Ante la magnitud del desastre y la acumulación de cuerpos en las morgues temporales, la mandataria descartó de forma categórica el uso de enterramientos colectivos expeditos: «Yo de entrada dije: nadie va a fosa común», enfatizó Rodríguez, asegurando que el Ejecutivo completará un riguroso protocolo científico de identificación legal (basado en huellas dactilares, registros fotográficos y odontología forense) antes de proceder a la entrega formal de los restos a sus familiares.
La brecha de cifras: Datos de la NASA y miles de desaparecidos
Mientras el Gobierno central ha evitado publicar un censo oficial de ciudadanos con paradero desconocido a ocho días de los sismos, los organismos multilaterales manejan proyecciones sumamente alarmantes. El panel de expertos de las Naciones Unidas (ONU) estimó de manera preliminar que el número de personas desaparecidas bajo las estructuras colapsadas podría alcanzar las 50.000.

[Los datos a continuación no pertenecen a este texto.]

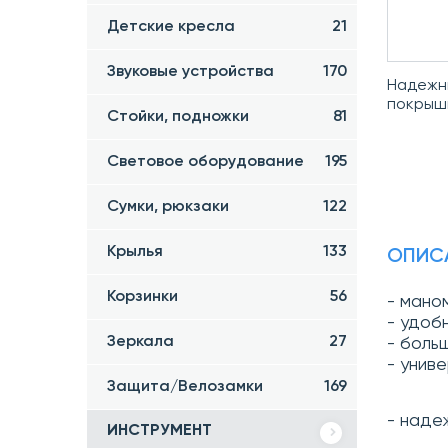
Детские кресла
21
Звуковые устройства
170
Надежны
покрыш
Стойки, подножки
81
Световое оборудование
195
Сумки, рюкзаки
122
Крылья
133
ОПИС
Корзинки
56
- маном
- удоб
Зеркала
27
- боль
- унив
Защита/Велозамки
169
- наде
ИНСТРУМЕНТ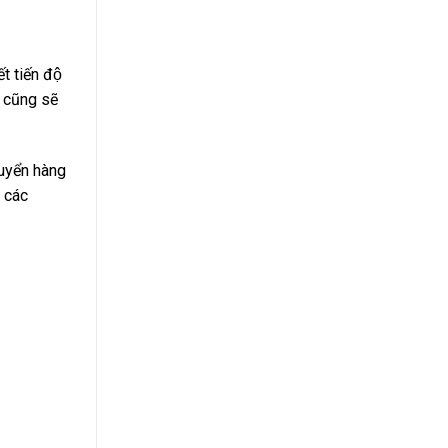
 tiến độ
̣ cũng sẽ
huyển hàng
a các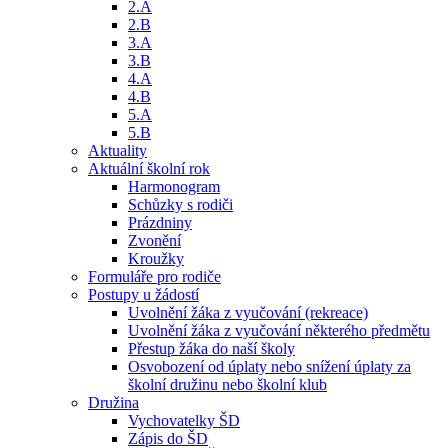
2.A
2.B
3.A
3.B
4.A
4.B
5.A
5.B
Aktuality
Aktuální školní rok
Harmonogram
Schůzky s rodiči
Prázdniny
Zvonění
Kroužky
Formuláře pro rodiče
Postupy u žádostí
Uvolnění žáka z vyučování (rekreace)
Uvolnění žáka z vyučování některého předmětu
Přestup žáka do naší školy
Osvobození od úplaty nebo snížení úplaty za
školní družinu nebo školní klub
Družina
Vychovatelky ŠD
Zápis do ŠD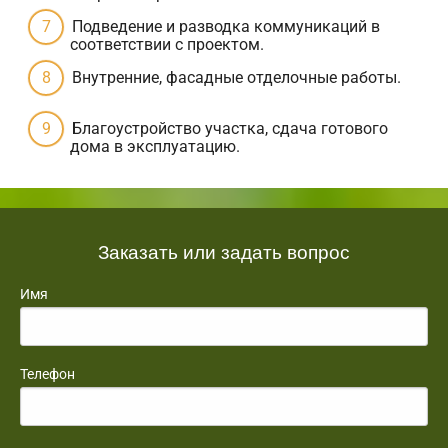
Подведение и разводка коммуникаций в
соответствии с проектом.
Внутренние, фасадные отделочные работы.
Благоустройство участка, сдача готового
дома в эксплуатацию.
Заказать или задать вопрос
Имя
Телефон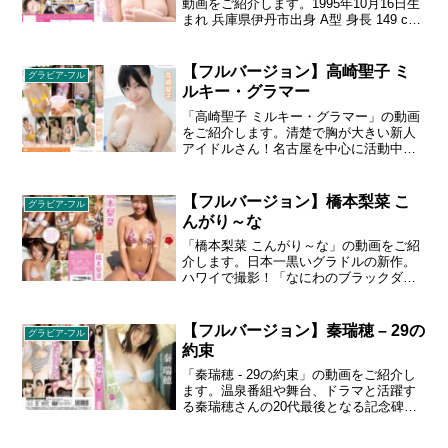
動画をご紹介します。1995年10月16日生
まれ 兵庫県伊丹市出身 A型 身長 149 cm
スリーサイズ 95 - 59 - 93 cm Iカップ
4th写真集「生」が大好評発売中のグラド
ル・天木じゅん。男子垂涎のIカップ二次
【フルバージョン】高崎聖子 ミ
グラビア-フル
元ボディで人気の彼女が僕の彼女だった
ルキー・グラマー
なら…。写真集とリンクした世界で、人
気グラドルとイチャイチャ妄想デートを
「高崎聖子 ミルキー・グラマー」の動画
叶えます。
をご紹介します。清楚で胸が大きい新人
アイドルさん！名古屋を中心に活動中の
アイドルグループ「ＣＡＭＯＵＦＬＡＧ
Ｅ」のメンバー。１９９３年５月１３日
生まれ／サイズ：Ｔ１５６、Ｂ８７・Ｗ
【フルバージョン】橋本梨菜 こ
グラビア-フル
５９・Ｈ９０／愛知県出身
んがり～な
「橋本梨菜 こんがり～な」の動画をご紹
介します。日本一黒いグラドルの新作。
ハワイで撮影！「なにわのブラックダイ
ヤモンド」とも呼ばれている、いまメデ
ィアで大人気の彼女。ますます黒光りし
たセクシーボディで誘惑してくれる。１
【フルバージョン】秦瑞穂 – 29の
グラビア-フル
９９３年９月１３日生まれ／Ｔ１５８、
約束
Ｂ８８・Ｗ５８・Ｈ８５／大阪府出身／
Ａ型
「秦瑞穂 - 29の約束」の動画をご紹介し
ます。温泉番組や舞台、ドラマと活躍す
る秦瑞穂さんの20代最後となる記念碑的
作品。今回は『メモリアル』をテーマに
CA、ウェディングドレス、ボンテージな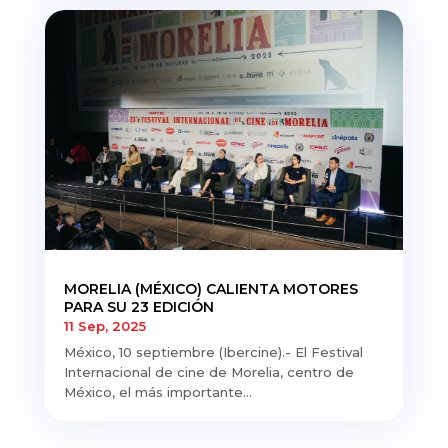
MORELIA (MÉXICO) CALIENTA MOTORES
PARA SU 23 EDICIÓN
11 Sep, 2025
México, 10 septiembre (Ibercine).- El Festival
Internacional de cine de Morelia, centro de
México, el más importante...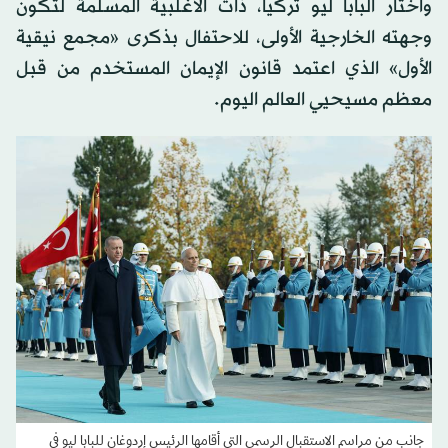
واختار البابا ليو تركيا، ذات الأغلبية المسلمة لتكون
وجهته الخارجية الأولى، للاحتفال بذكرى «مجمع نيقية
الأول» الذي اعتمد قانون الإيمان المستخدم من قبل
معظم مسيحيي العالم اليوم.
جانب من مراسم الاستقبال الرسمي التي أقامها الرئيس إردوغان للبابا ليو في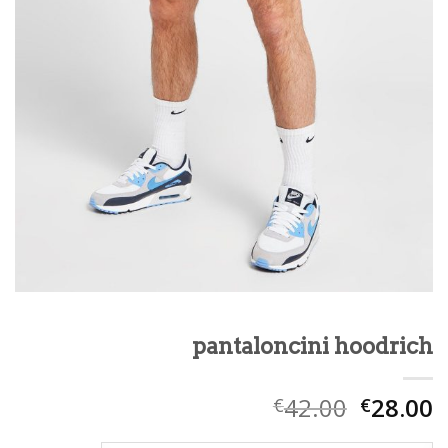
pantaloncini hoodrich
42.00
28.00
€
€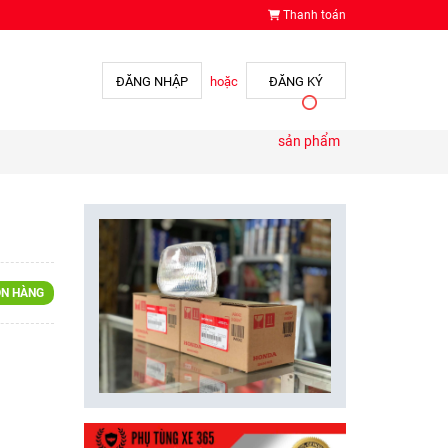
Thanh toán
ĐĂNG NHẬP
hoặc
ĐĂNG KÝ
sản phẩm
N HÀNG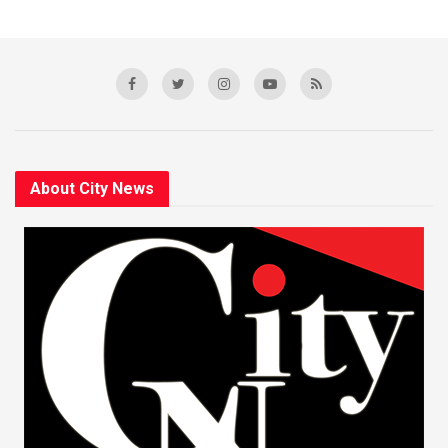
About City News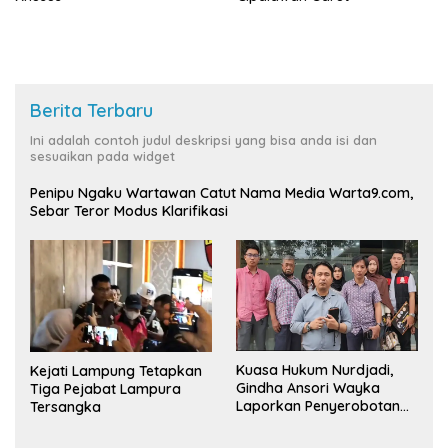
Berita Terbaru
Ini adalah contoh judul deskripsi yang bisa anda isi dan
sesuaikan pada widget
Penipu Ngaku Wartawan Catut Nama Media Warta9.com,
Sebar Teror Modus Klarifikasi
Kuasa Hukum Nurdjadi,
Kejati Lampung Tetapkan
Gindha Ansori Wayka
Tiga Pejabat Lampura
Laporkan Penyerobotan
Tersangka
Tanah ke Polda Lampung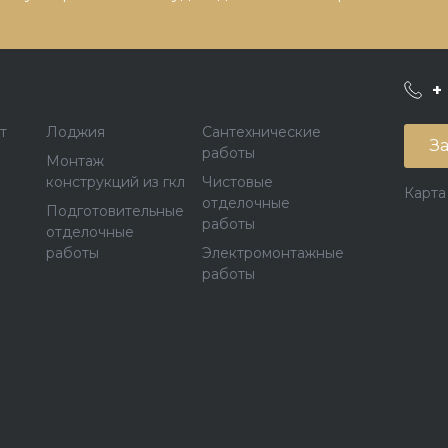
+
т
Лоджия
Сантехнические
За
работы
Монтаж
конструкций из гкл
Чистовые
Карта
отделочные
Подготовительные
работы
отделочные
работы
Электромонтажные
работы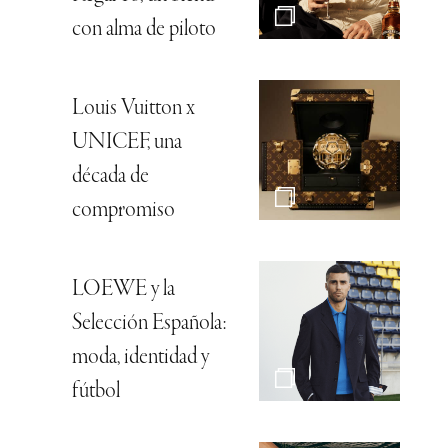
con alma de piloto
Louis Vuitton x
UNICEF, una
década de
compromiso
LOEWE y la
Selección Española:
moda, identidad y
fútbol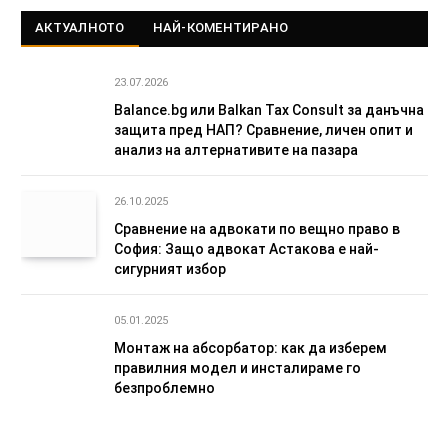
АКТУАЛНОТО
НАЙ-КОМЕНТИРАНО
23.07.2026
Balance.bg или Balkan Tax Consult за данъчна
защита пред НАП? Сравнение, личен опит и
анализ на алтернативите на пазара
26.10.2025
Сравнение на адвокати по вещно право в
София: Защо адвокат Астакова е най-
сигурният избор
05.01.2025
Монтаж на абсорбатор: как да изберем
правилния модел и инсталираме го
безпроблемно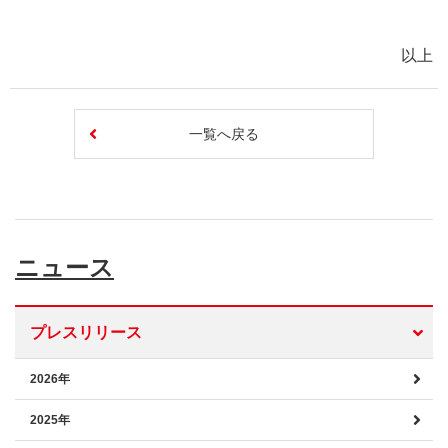
以上
一覧へ戻る
ニュース
プレスリリース
2026年
2025年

Asimismo, los análisis de teledetección satelital médica e industrial proveídos por la NASA revelaron una discrepancia sustancial frente a los reportes del ayuntamiento local. Mientras la data oficial del Estado registra cerca de 200 edificios derrumbados en su totalidad, los modelos predictivos de la agencia aeroespacial estadounidense advierten que hasta 58.000 edificaciones presentan daños estructurales de diversa consideración, muchas de ellas con riesgo inminente de desplome en el litoral central y la capital.
Un rescate milagroso tras ocho días reactiva la esperanza
Rodríguez defendió la velocidad de respuesta de las Fuerzas Armadas y policiales ante las críticas de retrasos logísticos en los sectores más aislados de la costa, detallando que el despliegue de contingencia escaló de 4.000 efectivos en las primeras 24 horas a 19.000 funcionarios en la actualidad.
Pese al tiempo transcurrido, las operaciones de búsqueda en áreas de difícil acceso como Caraballeda y Playa Grande sumaron un histórico hito de supervivencia. Un vigilante de 43 años fue localizado y extraído con vida tras permanecer ocho días sepultado bajo toneladas de concreto. La maniobra requirió 72 horas de perforación continua por parte de un centenar de especialistas internacionales, elevando a 13 el total de personas rescatadas con vida en el estado La Guaira. Este hallazgo insufló un nuevo impulso a las tareas de los cerca de 3.000 socorristas extranjeros que operan contrarreloj en estructuras declaradas en estado crítico de inestabilidad física.